ScrapeGraphAI / Scrapegraph-ai

Python scraper based on AI
https://scrapegraphai.com
MIT License
14.26k stars 1.16k forks source link

Support for firecrawl #493

Closed AmosDinh closed 1 week ago

AmosDinh commented 1 month ago

Would be interesting if support was added for firecrawl.ai. They also allow to self host their service. Firecrawl allows for cleaner crawling, they handle pdf's as well as dynamic websites.
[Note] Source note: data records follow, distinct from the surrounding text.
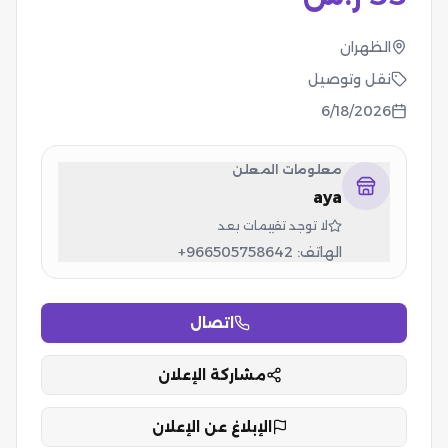
الظهران
نقل وتوصيل
6/18/2026
معلومات المعلن
aya
لا توجد تقييمات بعد
الهاتف:
+966505758642
اتصال
مشاركة الإعلان
الإبلاغ عن الإعلان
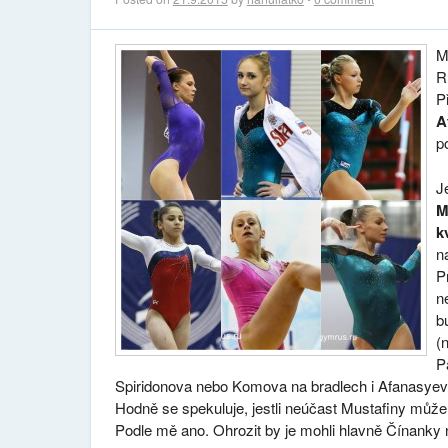
M
R
P
A
p
J
M
k
na
P
n
b
(
P
Spiridonova nebo Komova na bradlech i Afanasyev
Hodně se spekuluje, jestli neúčast Mustafiny může
Podle mě ano. Ohrozit by je mohli hlavně Čínanky n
AmosDinh commented 1 month ago

I tested it and it is a lot faster than standard chromium.py. You can check for yourself here: https://github.com/ScrapeGraphAI/Scrapegraph-ai/compare/pre/beta...AmosDinh:Scrapegraph-ai:pre/beta

you need to add a .env file like this (if self hosting): FIRECRAWL_API_URL=http://localhost:3002 FIRECRAWL_API_KEY=YOUR_API_KEY_NOT_NEEDED

or if you want to quickly test out with the free tier of firecrawl: FIRECRAWL_API_KEY=YOUR_API_KEY

you need to add this in the scrapegraphai configs: "loader_kwargs": { "scraping_backend': 'firecrawl' },

future option would be to add arguments firecrawl_api_key and firecrawl_api_url to loarder_kwargs. The langchain class unfortunately does not support passing the url as argument yet, i have submitted a pull request.

e.g.:

from scrapegraphai.graphs import SearchGraph

graph_config = {
     "llm": {
        "model": "ollama/llama3.1",
        "temperature": 0,
        "format": "json",  # Ollama needs the format to be specified explicitly
        "base_url": "http://localhost:11434",  # set Ollama URL
    },
    "embeddings": {
        "model": "ollama/nomic-embed-text",
        "base_url": "http://localhost:11434",  # set ollama URL arbitrarily
    },
    "max_results": 5,
    "verbose": True,
    "headless":True,
    "loader_kwargs": {

        'scraping_backend': 'firecrawl'
    },
}

search_graph = SearchGraph(
    prompt="Extract information regarding Macbook Pro m1 versions (year, price, specs, etc.). Be specific with the versions and make sure to include all. List every model configuration separately",
    config=graph_config
)

result = search_graph.run()
print(result)
AmosDinh commented 1 month ago

Not sure if you want to add firecrawl-py to requirements.txt. And docs could be updated. are you interested in this?

VinciGit00 commented 1 month ago

yes, we could be interested

AmosDinh commented 1 month ago

Ok great, although I won't be able to integrate everything. I don't have the full overview over features in firecrawl as well as scrapegraph. So e.g. besides the changes I made in my branch, you could integrate the pdf extraction etc.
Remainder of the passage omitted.